MySQL – How to Write Queries for Hierarchical Data

hierarchyjoin;MySQL

This table is a questions and answers CMS and i want to know how data is fetched from these tables.

+------+----------+-------+
|  id  | parentid | type  |
+------+----------+-------+
|  1   |     0    |   Q   |
+------+----------+-------+
|  2   |     1    |   A   |
+------+----------+-------+
|  3   |     0    |   Q   |
+------+----------+-------+
|  4   |     2    |   C   |
+------+----------+-------+
|  5   |     2    |   C   |
+------+----------+-------+
|  6   |     1    |   A   |
+------+----------+-------+
|  7   |     3    |   C   |
+------+----------+-------+
|  8   |     1    |   C   |
+------+----------+-------+
|  9   |     0    |   Q   |
+------+----------+-------+
|  10  |     9    |   C   |
+------+----------+-------+
|  11  |     9    |   A   |
+------+----------+-------+
|  12  |    11    |   C   |
+------+----------+-------+

For example, the results like below.

+------+----------+-------+
|  id  | parentid | type  |
+------+----------+-------+
|  1   |     0    |   Q   |
+------+----------+-------+
|  8   |     1    |   C   |
+------+----------+-------+
|  2   |     1    |   A   |
+------+----------+-------+
|  4   |     2    |   C   |
+------+----------+-------+
|  5   |     2    |   C   |
+------+----------+-------+
|  6   |     1    |   A   |
+------+----------+-------+

This query are not results sorted as above.and in many tutorials advised that the JOIN is better than it used to be for this table.

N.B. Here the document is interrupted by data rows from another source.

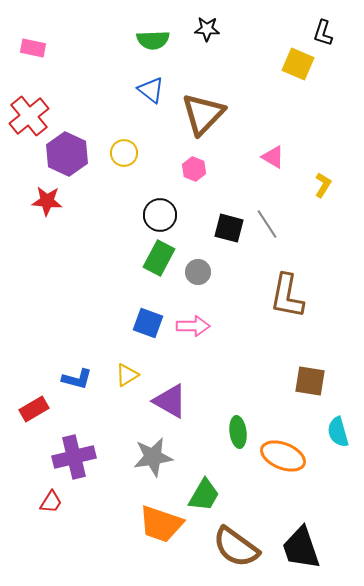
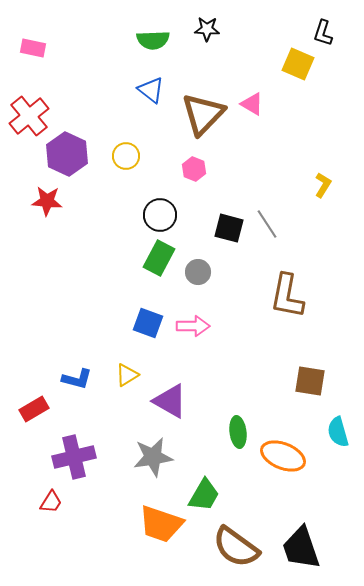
yellow circle: moved 2 px right, 3 px down
pink triangle: moved 21 px left, 53 px up
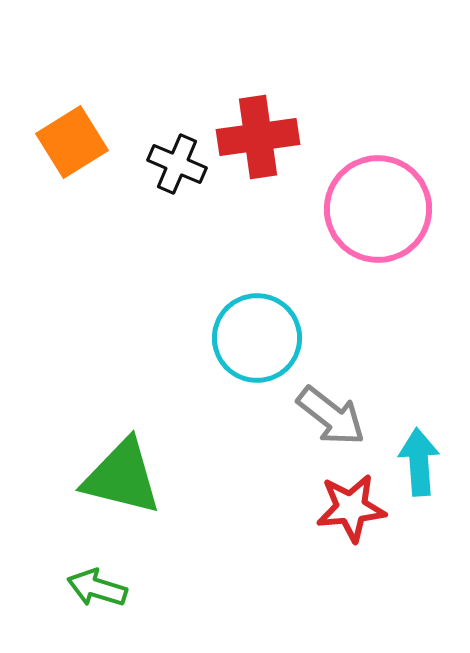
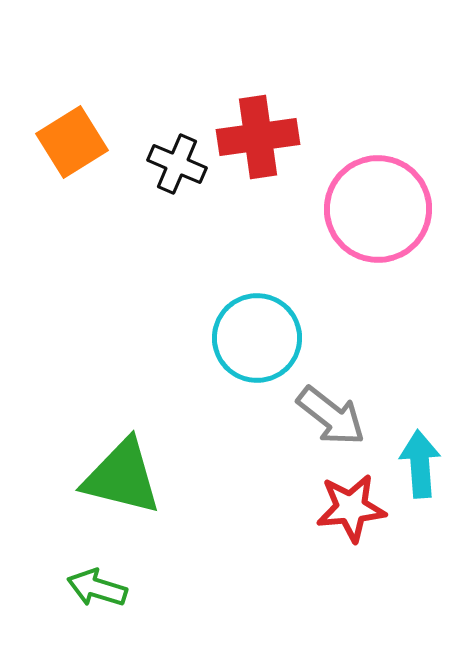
cyan arrow: moved 1 px right, 2 px down
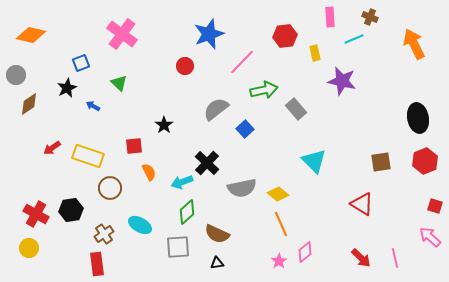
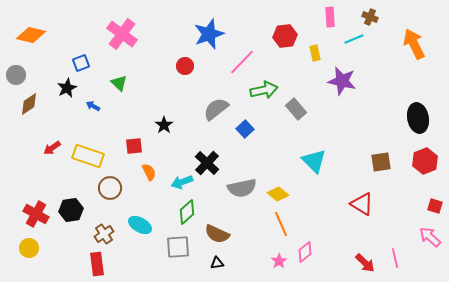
red arrow at (361, 258): moved 4 px right, 5 px down
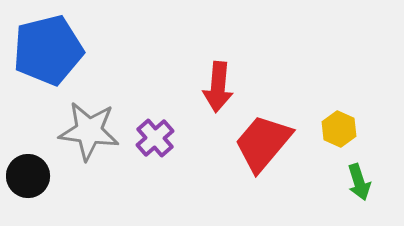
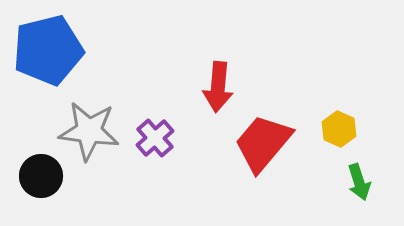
black circle: moved 13 px right
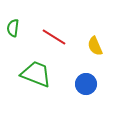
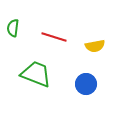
red line: rotated 15 degrees counterclockwise
yellow semicircle: rotated 78 degrees counterclockwise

SELECT * FROM qa_posts WHERE postid=1
UNION
SELECT * FROM qa_posts WHERE parentid=1
UNION
SELECT * FROM qa_posts WHERE parentid IN (SELECT postid parentid FROM qa_posts WHERE parentid=1)
ORDER BY parentid;

Best Answer

Your structure i commonly known as an Adjacency List (should perhaps be Set) Model. If you don't want to change the structure of your model, you basically have to do something similar to what you are currently doing. You can rewrite your query using joins like:

SELECT q1.* FROM qa_posts q1
WHERE q1.postid=1
UNION
SELECT q2.* FROM qa_posts q1
            JOIN qa_posts q2
                on q1.postid=q2.parentid
WHERE q1.postid=1
UNION
SELECT q3.* FROM qa_posts q1
            JOIN qa_posts q2
                on q1.postid=q2.parentid
            JOIN qa_posts q3
                on q2.postid=q3.parentid
WHERE q1.postid=1;

If you are willing to change the model you can search for Nested Set (example http://mikehillyer.com/articles/managing-hierarchical-data-in-mysql/), Materialized Path (example http://bojanz.wordpress.com/2014/04/25/storing-hierarchical-data-materialized-path/) and Transitive Closure Table (at the end of http://www.slideshare.net/billkarwin/models-for-hierarchical-data, at the beginning the other two models are described)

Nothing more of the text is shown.